START Task input

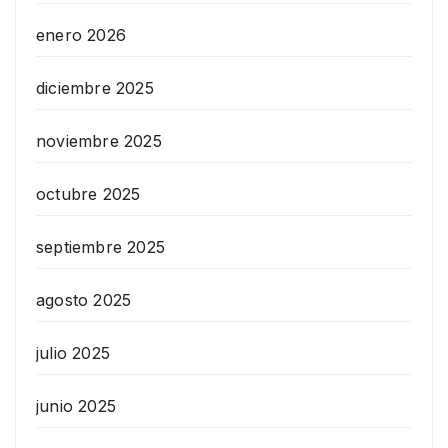
enero 2026
diciembre 2025
noviembre 2025
octubre 2025
septiembre 2025
agosto 2025
julio 2025
junio 2025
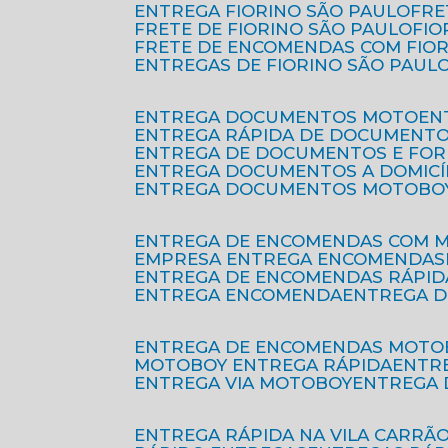
ENTREGA FIORINO SÃO PAULO
FR
FRETE DE FIORINO SÃO PAULO
FI
FRETE DE ENCOMENDAS COM FIO
ENTREGAS DE FIORINO SÃO PAUL
ENTREGA DOCUMENTOS MOTO
E
ENTREGA RÁPIDA DE DOCUMENT
ENTREGA DE DOCUMENTOS E FO
ENTREGA DOCUMENTOS A DOMICÍ
ENTREGA DOCUMENTOS MOTOBO
ENTREGA DE ENCOMENDAS COM 
EMPRESA ENTREGA ENCOMENDAS
ENTREGA DE ENCOMENDAS RÁPID
ENTREGA ENCOMENDA
ENTREGA 
ENTREGA DE ENCOMENDAS MOTO
MOTOBOY ENTREGA RÁPIDA
ENT
ENTREGA VIA MOTOBOY
ENTREGA
ENTREGA RÁPIDA NA VILA CARRÃ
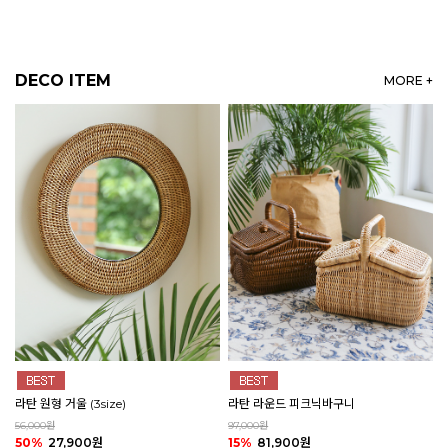
DECO ITEM
MORE +
라탄 원형 거울 (3size)
라탄 라운드 피크닉바구니
56,000원
97,000원
50%
27,900원
15%
81,900원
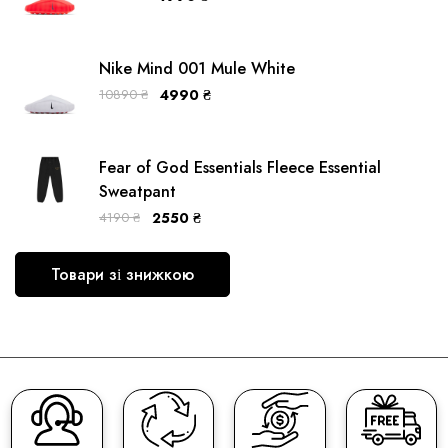
Nike Mind 001 Mule White
10890
₴
4990
₴
Fear of God Essentials Fleece Essential
Sweatpant
4190
₴
2550
₴
Товари зі знижкою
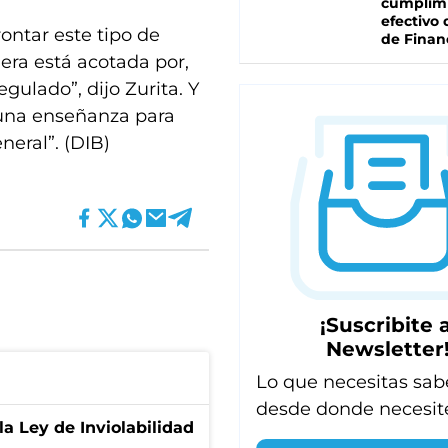
cumplim
efectivo 
ontar este tipo de
de Finan
era está acotada por,
gulado”, dijo Zurita. Y
 una enseñanza para
neral”. (DIB)
¡Suscribite a
Newsletter
Lo que necesitas sab
desde donde necesit
la Ley de Inviolabilidad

END Task input

* **Your goal**: Throughout the material above, report each line holding the word "RÁPIDA".

* **Completed exercise**:
ENTREGA RÁPIDA DE DOCUMENT
MOTOBOY ENTREGA RÁPIDA
ENTREGA RÁPIDA NA VILA CARRÃ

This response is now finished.